Hard cases make bad law, it is said. And President Obama’s recess appointments to the National Labor Relations Board (NLRB) and the new Consumer Financial Protection Bureau (CFPB) while the Senate was purportedly not in recess indeed present a hard case that tests a major separation-of-powers provision in the U.S. Constitution. But it is a test that Obama is likely to win, even if or perhaps especially if it reaches the current Supreme Court.
  On the surface, Obama appears to be circumventing the Constitution’s requirement that he appoint “Officers” of the United States only with “the Advice and Consent of the Senate” (Art. II, sec. 2, cl. 2). As a fail-safe to ensure the government’s ability to function when the Senate was not meeting, the Framers added in the next clause that the president “shall have the Power to fill up all Vacancies that may happen during the Recess of the Senate.” The recess appointee can serve, however, only to the end of the Senate’s “next session.”
  By its lights, the Senate was not in recess on Jan. 4 when Obama named Richard Cordray to head the new consumer agency and appointed Sharon Block, Terrence Flynn, and Richard Griffin to vacancies on the five-member NLRB. The Senate had been meeting in so-called pro forma sessions every two or three days during its winter vacation and was not scheduled to resume normal business sessions for nearly three weeks.

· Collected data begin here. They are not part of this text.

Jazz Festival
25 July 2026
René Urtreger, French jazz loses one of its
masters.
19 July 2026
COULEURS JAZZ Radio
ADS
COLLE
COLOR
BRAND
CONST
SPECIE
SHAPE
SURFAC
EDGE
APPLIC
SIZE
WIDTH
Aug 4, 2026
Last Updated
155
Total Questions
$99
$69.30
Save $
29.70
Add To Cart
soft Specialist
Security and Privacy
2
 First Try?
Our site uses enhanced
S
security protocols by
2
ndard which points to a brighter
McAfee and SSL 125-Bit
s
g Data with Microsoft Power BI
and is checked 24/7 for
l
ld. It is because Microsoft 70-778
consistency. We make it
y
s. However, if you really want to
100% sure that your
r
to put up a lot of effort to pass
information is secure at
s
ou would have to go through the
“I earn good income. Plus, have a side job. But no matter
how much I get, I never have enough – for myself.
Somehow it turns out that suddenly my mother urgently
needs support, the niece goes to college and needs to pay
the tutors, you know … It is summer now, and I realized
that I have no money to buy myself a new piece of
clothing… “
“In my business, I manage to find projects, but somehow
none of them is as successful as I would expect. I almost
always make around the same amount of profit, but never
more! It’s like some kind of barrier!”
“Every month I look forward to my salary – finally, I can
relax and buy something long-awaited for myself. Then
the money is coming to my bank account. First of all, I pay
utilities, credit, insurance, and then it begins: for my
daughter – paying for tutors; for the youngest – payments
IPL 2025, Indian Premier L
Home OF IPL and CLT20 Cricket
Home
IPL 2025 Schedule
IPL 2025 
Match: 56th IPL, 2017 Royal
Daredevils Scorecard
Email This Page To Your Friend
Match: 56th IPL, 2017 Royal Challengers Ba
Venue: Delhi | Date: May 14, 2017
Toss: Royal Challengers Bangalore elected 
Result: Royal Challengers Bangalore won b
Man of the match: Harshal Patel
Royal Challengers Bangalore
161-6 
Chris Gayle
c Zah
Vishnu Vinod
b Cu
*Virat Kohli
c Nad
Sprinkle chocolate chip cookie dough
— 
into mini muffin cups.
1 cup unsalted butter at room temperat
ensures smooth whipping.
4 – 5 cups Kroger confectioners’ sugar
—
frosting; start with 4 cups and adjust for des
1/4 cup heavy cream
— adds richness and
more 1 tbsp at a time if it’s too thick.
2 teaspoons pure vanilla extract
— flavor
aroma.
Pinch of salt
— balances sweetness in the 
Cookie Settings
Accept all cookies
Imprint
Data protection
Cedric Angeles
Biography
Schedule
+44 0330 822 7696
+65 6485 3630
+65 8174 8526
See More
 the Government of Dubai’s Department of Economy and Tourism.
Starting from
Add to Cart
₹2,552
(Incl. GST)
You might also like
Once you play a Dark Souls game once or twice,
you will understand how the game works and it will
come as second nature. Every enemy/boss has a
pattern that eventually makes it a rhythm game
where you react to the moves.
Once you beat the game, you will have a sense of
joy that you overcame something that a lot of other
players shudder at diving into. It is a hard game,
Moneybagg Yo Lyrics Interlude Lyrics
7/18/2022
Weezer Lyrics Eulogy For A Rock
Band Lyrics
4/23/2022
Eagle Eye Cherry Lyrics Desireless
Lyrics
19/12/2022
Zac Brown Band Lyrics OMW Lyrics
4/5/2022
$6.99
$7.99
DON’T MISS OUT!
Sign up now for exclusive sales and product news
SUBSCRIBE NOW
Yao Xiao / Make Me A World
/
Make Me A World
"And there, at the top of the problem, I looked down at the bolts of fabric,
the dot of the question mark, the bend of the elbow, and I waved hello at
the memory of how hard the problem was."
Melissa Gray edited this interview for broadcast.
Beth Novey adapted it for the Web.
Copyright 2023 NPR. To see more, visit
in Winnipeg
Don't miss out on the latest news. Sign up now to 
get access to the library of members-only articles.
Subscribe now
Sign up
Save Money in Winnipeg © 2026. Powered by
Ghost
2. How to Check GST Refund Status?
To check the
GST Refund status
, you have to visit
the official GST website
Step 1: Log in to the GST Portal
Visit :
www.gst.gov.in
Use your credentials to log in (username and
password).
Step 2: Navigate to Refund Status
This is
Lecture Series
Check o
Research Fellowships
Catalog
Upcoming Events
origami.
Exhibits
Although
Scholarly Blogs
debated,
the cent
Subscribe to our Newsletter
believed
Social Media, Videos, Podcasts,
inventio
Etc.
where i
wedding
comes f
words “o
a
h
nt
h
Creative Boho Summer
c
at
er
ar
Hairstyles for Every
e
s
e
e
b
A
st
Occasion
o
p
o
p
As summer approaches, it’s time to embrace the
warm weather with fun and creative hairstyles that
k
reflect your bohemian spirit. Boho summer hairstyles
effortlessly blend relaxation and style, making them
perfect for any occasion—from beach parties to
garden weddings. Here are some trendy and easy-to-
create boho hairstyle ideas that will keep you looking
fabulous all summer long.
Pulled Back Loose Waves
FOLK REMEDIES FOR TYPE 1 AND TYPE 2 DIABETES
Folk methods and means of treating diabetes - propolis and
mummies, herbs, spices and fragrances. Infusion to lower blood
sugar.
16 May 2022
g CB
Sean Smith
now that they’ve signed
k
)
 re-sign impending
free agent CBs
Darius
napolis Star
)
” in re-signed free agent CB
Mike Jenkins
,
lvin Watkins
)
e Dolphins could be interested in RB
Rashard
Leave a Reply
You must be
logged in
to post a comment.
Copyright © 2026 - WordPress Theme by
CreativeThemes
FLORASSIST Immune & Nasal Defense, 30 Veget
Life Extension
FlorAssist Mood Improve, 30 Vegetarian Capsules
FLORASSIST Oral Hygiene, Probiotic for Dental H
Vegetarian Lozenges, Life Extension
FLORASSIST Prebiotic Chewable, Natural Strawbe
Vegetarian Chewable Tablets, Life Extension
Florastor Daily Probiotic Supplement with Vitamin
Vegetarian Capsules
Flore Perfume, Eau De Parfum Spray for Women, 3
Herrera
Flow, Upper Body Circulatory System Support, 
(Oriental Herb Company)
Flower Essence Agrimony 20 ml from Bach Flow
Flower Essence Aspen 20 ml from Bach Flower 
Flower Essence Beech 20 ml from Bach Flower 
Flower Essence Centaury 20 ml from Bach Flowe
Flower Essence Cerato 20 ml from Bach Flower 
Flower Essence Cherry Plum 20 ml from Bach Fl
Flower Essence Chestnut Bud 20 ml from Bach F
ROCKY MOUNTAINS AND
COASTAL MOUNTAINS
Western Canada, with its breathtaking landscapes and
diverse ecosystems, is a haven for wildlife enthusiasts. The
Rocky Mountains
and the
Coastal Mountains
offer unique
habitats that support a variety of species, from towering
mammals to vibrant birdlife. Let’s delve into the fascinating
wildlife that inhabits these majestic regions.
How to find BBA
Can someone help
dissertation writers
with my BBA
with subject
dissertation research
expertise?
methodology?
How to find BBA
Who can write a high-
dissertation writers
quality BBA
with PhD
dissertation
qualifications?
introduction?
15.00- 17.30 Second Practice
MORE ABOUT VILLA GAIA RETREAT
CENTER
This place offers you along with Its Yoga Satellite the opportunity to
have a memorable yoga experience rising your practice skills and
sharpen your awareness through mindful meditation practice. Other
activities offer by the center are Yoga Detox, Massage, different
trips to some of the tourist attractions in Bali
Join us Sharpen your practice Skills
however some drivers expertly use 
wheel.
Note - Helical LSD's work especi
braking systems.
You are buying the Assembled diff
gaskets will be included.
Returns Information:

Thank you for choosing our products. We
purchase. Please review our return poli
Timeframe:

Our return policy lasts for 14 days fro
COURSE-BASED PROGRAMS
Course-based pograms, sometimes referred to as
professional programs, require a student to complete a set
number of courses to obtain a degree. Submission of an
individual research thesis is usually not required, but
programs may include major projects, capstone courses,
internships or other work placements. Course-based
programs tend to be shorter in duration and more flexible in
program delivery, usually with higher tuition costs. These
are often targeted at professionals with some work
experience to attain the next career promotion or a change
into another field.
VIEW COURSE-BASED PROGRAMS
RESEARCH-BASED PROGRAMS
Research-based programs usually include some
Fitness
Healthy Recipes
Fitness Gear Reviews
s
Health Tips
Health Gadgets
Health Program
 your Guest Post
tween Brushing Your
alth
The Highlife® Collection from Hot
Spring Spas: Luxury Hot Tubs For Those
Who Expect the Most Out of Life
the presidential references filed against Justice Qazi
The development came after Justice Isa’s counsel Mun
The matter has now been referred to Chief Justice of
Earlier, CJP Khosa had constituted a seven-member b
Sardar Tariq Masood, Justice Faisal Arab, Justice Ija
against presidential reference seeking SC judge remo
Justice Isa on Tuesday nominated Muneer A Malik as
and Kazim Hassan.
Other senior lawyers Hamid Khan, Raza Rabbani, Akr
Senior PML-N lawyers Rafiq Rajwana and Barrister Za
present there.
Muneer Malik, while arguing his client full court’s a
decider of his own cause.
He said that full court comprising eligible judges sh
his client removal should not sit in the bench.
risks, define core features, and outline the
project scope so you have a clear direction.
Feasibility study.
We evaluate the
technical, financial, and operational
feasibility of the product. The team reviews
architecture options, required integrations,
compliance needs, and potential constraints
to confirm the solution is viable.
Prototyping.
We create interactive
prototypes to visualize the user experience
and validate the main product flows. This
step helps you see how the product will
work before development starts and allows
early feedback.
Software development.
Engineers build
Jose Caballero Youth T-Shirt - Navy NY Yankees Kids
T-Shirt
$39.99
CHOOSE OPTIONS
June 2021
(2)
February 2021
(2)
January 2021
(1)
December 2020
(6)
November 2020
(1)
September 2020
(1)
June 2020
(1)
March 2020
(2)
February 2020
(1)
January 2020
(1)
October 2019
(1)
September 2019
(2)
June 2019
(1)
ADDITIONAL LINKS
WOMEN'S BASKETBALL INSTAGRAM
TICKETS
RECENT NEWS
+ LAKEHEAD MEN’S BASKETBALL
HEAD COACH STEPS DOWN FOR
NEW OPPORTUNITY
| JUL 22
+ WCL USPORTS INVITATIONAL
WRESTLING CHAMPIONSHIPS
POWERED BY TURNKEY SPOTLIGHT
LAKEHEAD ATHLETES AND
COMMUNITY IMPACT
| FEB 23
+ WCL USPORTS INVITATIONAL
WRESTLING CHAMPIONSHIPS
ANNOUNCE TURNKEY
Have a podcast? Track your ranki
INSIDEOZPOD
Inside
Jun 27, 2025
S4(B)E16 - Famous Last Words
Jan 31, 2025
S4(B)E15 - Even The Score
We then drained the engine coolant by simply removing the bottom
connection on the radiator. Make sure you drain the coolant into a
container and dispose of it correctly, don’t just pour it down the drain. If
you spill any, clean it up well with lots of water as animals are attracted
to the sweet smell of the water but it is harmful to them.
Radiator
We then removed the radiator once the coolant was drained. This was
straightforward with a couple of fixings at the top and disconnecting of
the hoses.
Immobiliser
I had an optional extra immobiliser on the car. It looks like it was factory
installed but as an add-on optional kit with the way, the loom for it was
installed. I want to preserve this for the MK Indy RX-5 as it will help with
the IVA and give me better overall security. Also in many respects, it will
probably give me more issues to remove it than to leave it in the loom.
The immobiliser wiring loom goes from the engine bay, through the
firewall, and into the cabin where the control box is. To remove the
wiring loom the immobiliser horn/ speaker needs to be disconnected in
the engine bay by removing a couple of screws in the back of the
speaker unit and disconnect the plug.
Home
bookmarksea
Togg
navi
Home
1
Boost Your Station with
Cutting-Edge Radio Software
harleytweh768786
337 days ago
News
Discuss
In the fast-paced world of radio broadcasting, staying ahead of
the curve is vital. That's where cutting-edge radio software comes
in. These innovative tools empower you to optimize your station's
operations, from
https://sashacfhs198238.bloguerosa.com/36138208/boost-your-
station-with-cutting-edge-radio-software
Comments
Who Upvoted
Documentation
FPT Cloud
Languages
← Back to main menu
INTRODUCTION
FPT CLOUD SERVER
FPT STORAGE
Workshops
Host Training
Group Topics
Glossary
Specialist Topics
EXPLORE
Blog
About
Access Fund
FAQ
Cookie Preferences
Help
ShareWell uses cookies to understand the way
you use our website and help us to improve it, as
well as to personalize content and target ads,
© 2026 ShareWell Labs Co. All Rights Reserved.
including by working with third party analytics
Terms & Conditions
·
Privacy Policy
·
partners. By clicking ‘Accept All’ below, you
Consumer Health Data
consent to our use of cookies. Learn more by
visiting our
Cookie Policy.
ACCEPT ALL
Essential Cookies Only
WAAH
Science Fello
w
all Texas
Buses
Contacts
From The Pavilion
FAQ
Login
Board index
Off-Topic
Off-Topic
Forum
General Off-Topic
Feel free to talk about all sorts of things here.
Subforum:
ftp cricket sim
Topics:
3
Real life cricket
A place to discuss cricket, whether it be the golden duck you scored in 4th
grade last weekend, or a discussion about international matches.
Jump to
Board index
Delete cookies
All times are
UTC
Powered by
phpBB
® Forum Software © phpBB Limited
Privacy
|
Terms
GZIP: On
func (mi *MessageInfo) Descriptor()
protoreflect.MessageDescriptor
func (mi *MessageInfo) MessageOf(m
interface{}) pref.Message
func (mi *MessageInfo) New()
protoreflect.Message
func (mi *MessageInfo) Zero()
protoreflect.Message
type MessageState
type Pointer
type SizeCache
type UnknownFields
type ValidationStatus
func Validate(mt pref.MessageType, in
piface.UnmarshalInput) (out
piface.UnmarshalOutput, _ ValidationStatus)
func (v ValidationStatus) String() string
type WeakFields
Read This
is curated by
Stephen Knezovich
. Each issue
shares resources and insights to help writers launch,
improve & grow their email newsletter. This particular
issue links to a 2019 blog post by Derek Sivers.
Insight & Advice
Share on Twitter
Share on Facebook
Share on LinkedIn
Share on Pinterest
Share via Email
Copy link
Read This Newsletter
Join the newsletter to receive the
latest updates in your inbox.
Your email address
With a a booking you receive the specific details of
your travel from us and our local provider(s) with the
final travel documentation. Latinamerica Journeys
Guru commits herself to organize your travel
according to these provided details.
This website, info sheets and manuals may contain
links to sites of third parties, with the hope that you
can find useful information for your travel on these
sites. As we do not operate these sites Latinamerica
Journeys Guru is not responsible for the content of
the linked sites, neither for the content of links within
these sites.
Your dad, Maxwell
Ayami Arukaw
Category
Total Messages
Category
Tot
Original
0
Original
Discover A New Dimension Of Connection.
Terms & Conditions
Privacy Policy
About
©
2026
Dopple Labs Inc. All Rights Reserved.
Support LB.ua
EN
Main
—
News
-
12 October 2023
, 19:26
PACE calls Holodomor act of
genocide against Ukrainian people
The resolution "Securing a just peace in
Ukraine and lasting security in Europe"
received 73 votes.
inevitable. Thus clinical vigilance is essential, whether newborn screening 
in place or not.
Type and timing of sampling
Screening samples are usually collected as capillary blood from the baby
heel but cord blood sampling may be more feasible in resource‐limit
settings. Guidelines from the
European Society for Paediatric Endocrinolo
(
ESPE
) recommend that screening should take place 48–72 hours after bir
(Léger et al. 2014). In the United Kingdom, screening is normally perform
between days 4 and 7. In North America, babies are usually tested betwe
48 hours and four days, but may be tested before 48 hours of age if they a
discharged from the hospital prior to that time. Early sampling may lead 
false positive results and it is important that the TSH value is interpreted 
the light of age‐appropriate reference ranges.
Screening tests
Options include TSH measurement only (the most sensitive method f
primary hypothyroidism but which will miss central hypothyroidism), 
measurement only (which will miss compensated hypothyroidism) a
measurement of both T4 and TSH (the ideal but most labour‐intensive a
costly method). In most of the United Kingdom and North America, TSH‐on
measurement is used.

  In announcing the appointments, however, Obama wrapped himself in the constitutional purpose of enabling two important government agencies to function in the face of obstructionism by the Senate’s Republican minority. “The American people deserve to have qualified public servants fighting for them every day,” Obama said. GOP senators had stalled action on Cordray’s nomination to try to force changes in the new agency’s structure and powers. Republicans had also reportedly signaled that they would prevent action on filling the NLRB vacancies, even at the cost of denying the board a sufficient quorum to take any legal actions.
  Republicans and conservative legal experts denounced the action as an unconstitutional power-grab and noted that the pro forma session tactic had been invented by then-Senate Minority Leader Harry Reid in 2007 to thwart President George W. Bush from making recess appointments. The Republicans were not mollified when, a week later, the Justice Department released the legal opinion embodying the advice given to Obama earlier that he could make the appointments.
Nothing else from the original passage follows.